The phrase “It’s the economy, stupid” by James Carville, a political strategist, pretty much sums up the strategy for Bill Clinton’s successful run for the white house. In the context of this topic, the apt phrase would be, “it’s the unknown, stupid.”
What is the challenge?
Think about a scenario, a mid-size company with 1000+ employees, 50+ applications, 100+ shared folders, 10 different role types, and a 20% employee churn results in a potential million access privilege changes a year or 3000 per day. Add the complexity of shadow IT systems, unknown application footprints, heterogenous environments, remote workforce, poorly documented roles, and responsibilities, and you have an “Access Mess” case.
According to a recent Data Risk report (2021) by Varonis, 44% of manufacturing, 64% of financial services, and 74% of healthcare companies had over 1000 orphaned accounts, resulting a potential security challenge.
Why is this still an issue?
In the past, organizations would have looked at traditional identity and access management solutions to address these challenges, but they have mostly flattered to deceive. The complexity of the architecture primarily arising out of a centralized identity profile with tight integration to the target systems, primarily on-premise applications, has meant inordinately long and expensive implementation cycles.
According to third-party researchers, 50% of identity and access management solutions fail the first time, and even when they are successful, most CXOs believe that they have not gotten enough value out of the system. The impact of the trends mentioned above and the inability of the traditional approach to address identity-related challenges has exposed an underbelly that needs a complete rethink.
Time for a new approach
The industry is abuzz with the next set of terms, such as Zero trust, User Behavior Analytics, and multi-factor authentication systems, to address identity management challenges. While identifying and authenticating the right user to the right application is essential, there is an area that goes relatively unaddressed and linked to Access Governance. With the heterogeneity of access privileges and user types and add to it the complexity brought together by constant churn in user roles; one needs to get their arms around what these identities are supposed to do in the first place.

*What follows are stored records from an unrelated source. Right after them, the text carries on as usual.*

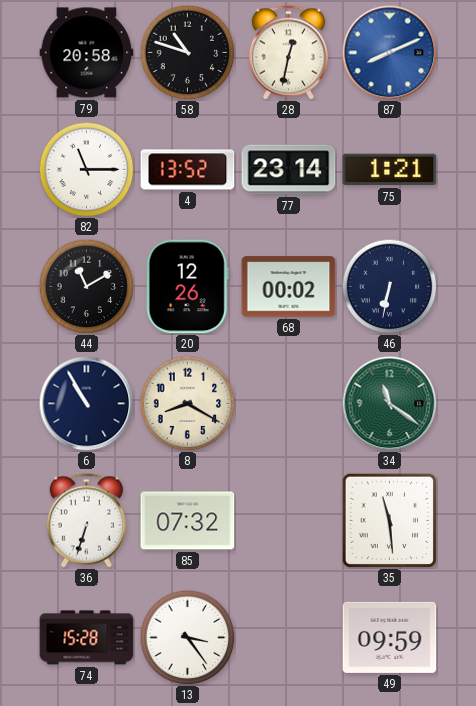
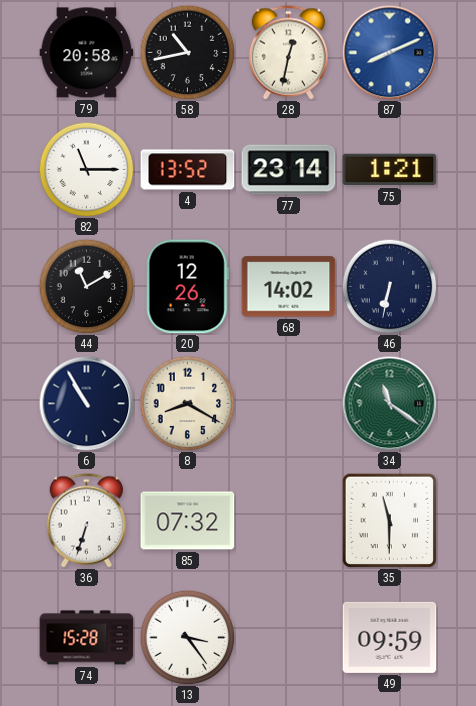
58: 10:48 -> 10:43
68: 00:02 -> 14:02
35: 11:29 -> 11:30
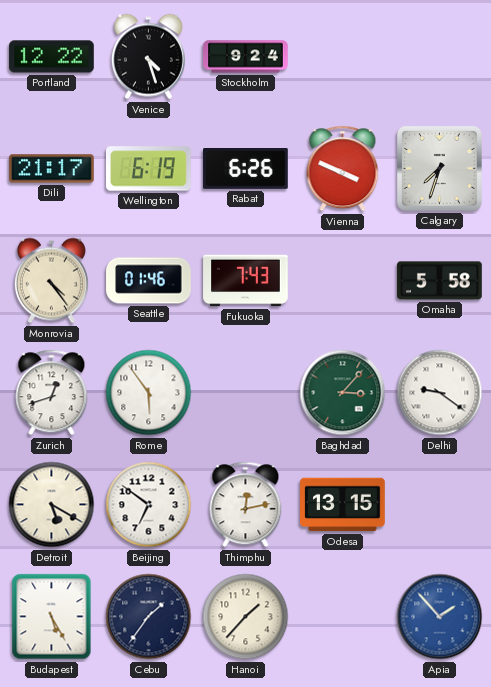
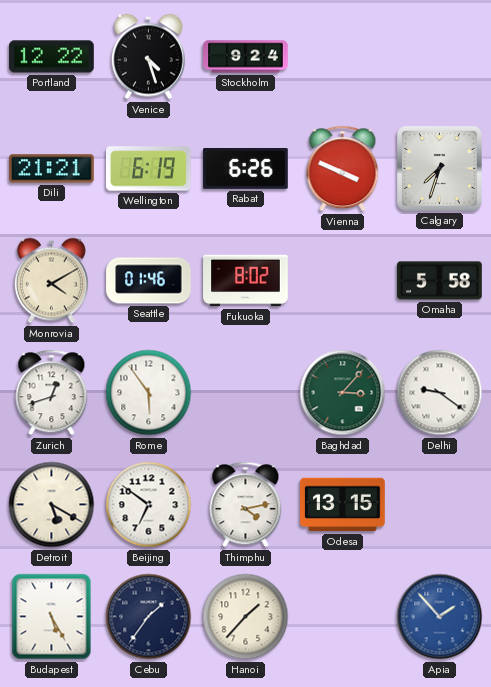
Dili: 21:17 -> 21:21
Monrovia: 4:24 -> 4:10
Fukuoka: 7:43 -> 8:02
Thimphu: 12:13 -> 4:13
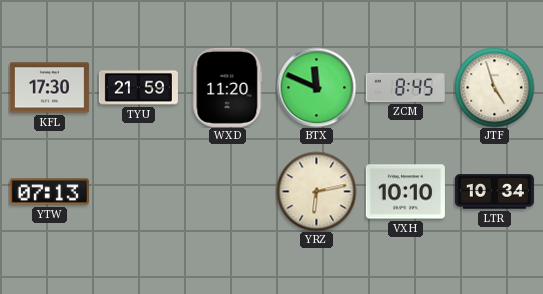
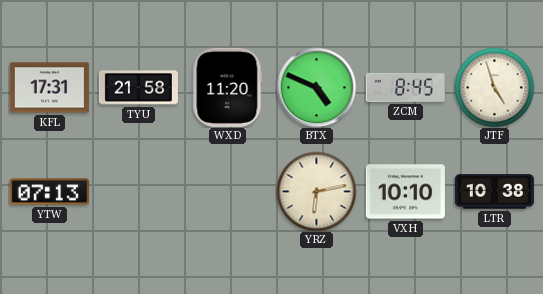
KFL: 17:30 -> 17:31
TYU: 21:59 -> 21:58
BTX: 11:49 -> 4:49
LTR: 10:34 -> 10:38
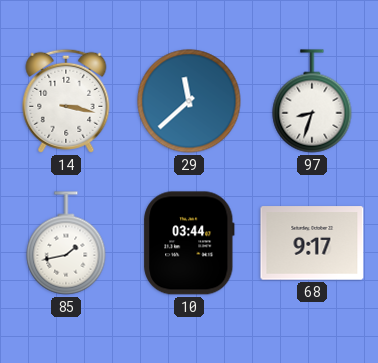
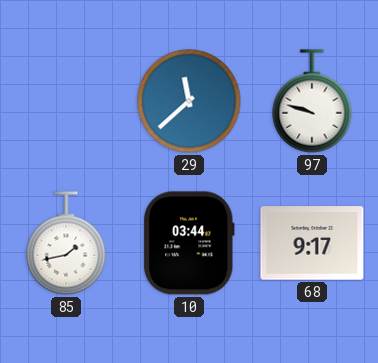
14: 3:17 -> none
97: 8:33 -> 9:48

A few aspects related to Access Governance for the Identity need to be understood well enough to be defended.
- Stale Access: First, at an organizational level, a complete understanding of privileges granted to all user types – employees & contractors. Stale and inappropriate access rights contribute to a large chunk of insider-related threats. Ensuring disabling user access for users on extended leave (sabbatical/parental leave/vacation) is also a good practice to limit potential risks with access.
- Beyond Application Access: while application privileges are important to control, there is an equally important underbelly of privileges that needs to be controlled. For example, endpoint control (access to removable devices/USB blocking/admin rights), network (Internet/Wi-Fi/VPN), shared services (folder/file/printers), cloud services.
- Privilege harvesting: Access rights often end up being equated to power one enjoys within the company, resulting in an uncontrolled access footprint at the company’s highest echelons. These are the same folks who are most likely targets for social engineering attacks. Understanding usage patterns and harvesting access rights based on usage is one way to limit potential risks should the credentials be compromised.
- Financial Impact: Most applications (on-premises/cloud) have user-based licenses. Access harvesting ensures that you pay for what you use and, more importantly, what you need.
The case for user access reviews (UAR)
Per ISACA, “User access review is a control to periodically verify that only legitimate users have access to applications or infrastructure.” This is one of the essential elements of access governance engagement. Organizations must carry out periodic access compliance audits to ensure that any irregularity linked to role v/s access rights gets trued up over time, especially when changes to roles/responsibilities are manual or undocumented.
Ideally, the application business owner should be responsible for driving the user access review control for business users. While the application owner can delegate this activity, the accountability for this control and any violations ultimately resides with them. It is advised that their access review is scheduled at predetermined intervals, either automatically triggered or manually initiated. The review should start with the owner receiving the list of existing users, roles, and privileges, followed by verification of their status and action to update/delete wrong privileges.
In summary
Access governance is a reasonably well-understood concept in regulated industries, with periodic access compliance audits carried out by regulators. For enterprises that don’t have any compliance-related requirements, Access Governance becomes mostly a nice-to-have capability. This thinking needs to change if one just looks at the security risk one is exposed to.
Good summarization of governance in the daily life of citizens is summarized by “Government of the people, by the people and for the people” a bit of twist in the context of the topic could be “Access governance of the users, for the applications by the organization.”